Data Alignment: Reason for restriction on memory address being multiple of data type size

Question

I understand the general concept of data alignment, but what I do not understand is the restriction on memory address value, forced to be a multiple of the size of underlying data type.

This answer explains the data alignment well.

Quote:

Let's look at a memory map:
+----+
|0000| 
|0001|
+----+
|0002|
|0003|
+----+
|0004|
|0005|
+----+
| .. |
At each address there is a byte which can be accessed individually. But words can only be fetched at even addresses. So if we read a word at 0000, we read the bytes at 0000 and 0001. But if we want to read the word at position 0001, we need two read accesses. First 0000,0001 and then 0002,0003 and we only keep 0001,0002.

Question:

Assuming it's true, why " But words can only be fetched at even addresses. " be true? Can't the memory/stack pointer point to 0001 in the example and then read a word of information starting there?

We know the machine can read memory in blocks of 2 bytes with one read action, (in the example [0000, 0001] or [0002, 0003]). So if my address register is pointing to 0001 (odd address instead of even), then I can read 2 bytes from there (i.e. 0001 and 0002) directly in one read action, right?

Does [Purpose of memory alignment](https://stackoverflow.com/questions/381244/purpose-of-memory-alignment) and its answers help? — user4581301, Aug 07 '19 at 23:18
@user4581301 I did have a look at this. It does outline the issue but didn't address the memory address multiplicity restriction. Thanks — User 10482, Aug 07 '19 at 23:21
Think of the performance problem covered in the first answer's section on speed: If the data is not aligned, multiple reads may be required. If the hardware is lined up to read 16 bit chunks, for unaligned data the CPU may have to read 16 bits, keep the upper 8, read 16 bits, keep the lower 8, assemble and place in register. This sucks. Many CPUs nip this problem in the bud by rejecting it. Those that allow it accept the performance hit — user4581301, Aug 07 '19 at 23:30
@user4581301 Yep, I understand what you are trying to say. The answer linked says similar. But, my question is about different issue; the issue of address itself, not the data pointed to, to be a multiple of data size. If that were not the case, I could simply move the address and extract the chunk of memory holding my data-of-appropriate-size in one read. (as I said in the latter part of the question) — User 10482, Aug 07 '19 at 23:39
@User10482 I don;t understand what distinction you are drawing between the answers you've found and been given and the question you are asking, which you seem to think is different, but isn't. — user207421, Aug 08 '19 at 00:47
@user207421 Explanation by immibis in the comments [here](https://stackoverflow.com/a/57403564/11205473) and answer by Tanque [here](https://stackoverflow.com/a/57403499/11205473) cleared the confusion that I specifically had. — User 10482, Aug 08 '19 at 00:59

Skrino · Answer 1 · 2019-08-07T23:47:28.113

The assumption about that statement is not necessarily true. I don't want to re-iterate the answer you linked to describing the reasons for using and highly preferring aligned access, but there are architectures that do support unaligned memory access -- ARM for example (check out this SO answer).
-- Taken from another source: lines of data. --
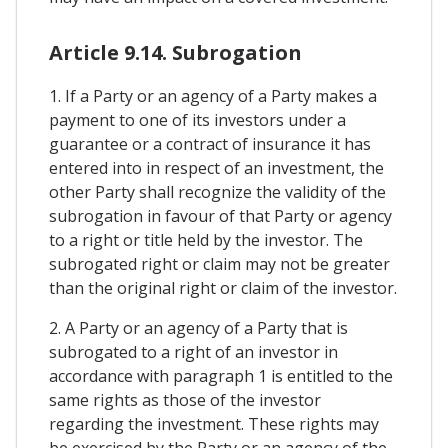
Article 9.14. Subrogation
1. If a Party or an agency of a Party makes a
payment to one of its investors under a
guarantee or a contract of insurance it has
entered into in respect of an investment, the
other Party shall recognize the validity of the
subrogation in favour of that Party or agency
to a right or title held by the investor. The
subrogated right or claim may not be greater
than the original right or claim of the investor.
2. A Party or an agency of a Party that is
subrogated to a right of an investor in
accordance with paragraph 1 is entitled to the
same rights as those of the investor
regarding the investment. These rights may
be exercised by the Party or an agency of the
But your question, I think, really comes down to hardware architecture, specifically the data bus design, and the accompanying instructions set that engineers at various silicon manufacturers have designed.
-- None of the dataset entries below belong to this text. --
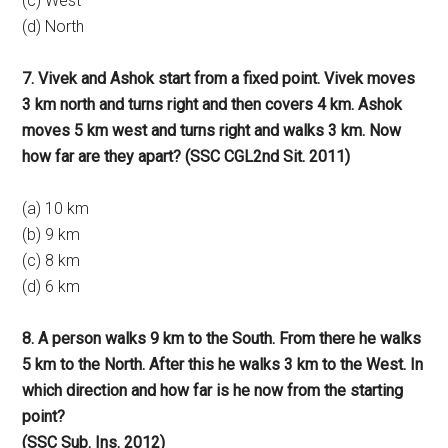
(c) West
(d) North
7. Vivek and Ashok start from a fixed point. Vivek moves
3 km north and turns right and then covers 4 km. Ashok
moves 5 km west and turns right and walks 3 km. Now
how far are they apart? (SSC CGL2nd Sit. 2011)
(a) 10 km
(b) 9 km
(c) 8 km
(d) 6 km
8. A person walks 9 km to the South. From there he walks
5 km to the North. After this he walks 3 km to the West. In
which direction and how far is he now from the starting
point?
(SSC Sub. Ins. 2012)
Some Cortex-M cores explicitly allow you to enable a CPU to trigger an exception on un- aligned access by configuring a Usage Fault register, which means that you can "utilize" unaligned memory access in rare use-cases.

Except in systems with very unusual hardware you cannot do an unaligned access with a single access. ARM allows unaligned access, but it comes at a cost and with caveats. — user4581301, Aug 08 '19 at 00:23

Tanque · Accepted Answer · 2019-08-08T00:41:05.900

Usually a processors internal addresses points to a whole word. This is because you don't want your (simple) processor be able to address a word at a random byte (or even worse: bit) because

You waste addressable memory: presuming the biggest possible address your processor is able to process is the max value of its word size, and you can multiply that by the size of your word to calculate the amount of storage you can address. (Each unique address points to a full word) The "address" I'm talking about here is not necessarily looking like the address which might be stored in a pointer of a higher programming language. The pointer address addresses each byte, which will be interpreted by a compiler or interpreter into the corresponding assembly instructions (discarding unwanted bytes from the loaded word)
A word loaded from memory could be anything, a value or the next instruction of the program you are running on your processor - the previous word loaded into the processor will often give an indication what the following word that gets loaded is used for: another instruction (eg arithmetic operation, load or store instruction) which might be followed by operands (values or addresses). Being able to address unaligned words would complicate a processor a lot in easy words.

Regarding 1. One can still retrieve any byte from the loaded word via specific assembly instructions: `loadLeastSignificantByte $addressOfWord` etc. — Tanque, Aug 07 '19 at 23:55

score 0 · Answer 3 · answered Aug 07 '19 at 23:55

0

Assuming it's true, why " But words can only be fetched at even addresses. " be true?

The memory actually stores words. The processor actually addresses the memory in words, and fetches a word at a time.

When you fetch a byte, it actually fetches a word, then ignores either the first half or the second half.

On 32-bit processors, it fetches a 32-bit word, then ignores three quarters; fetching a 16-bit word on a 32-bit processor ignores half the word.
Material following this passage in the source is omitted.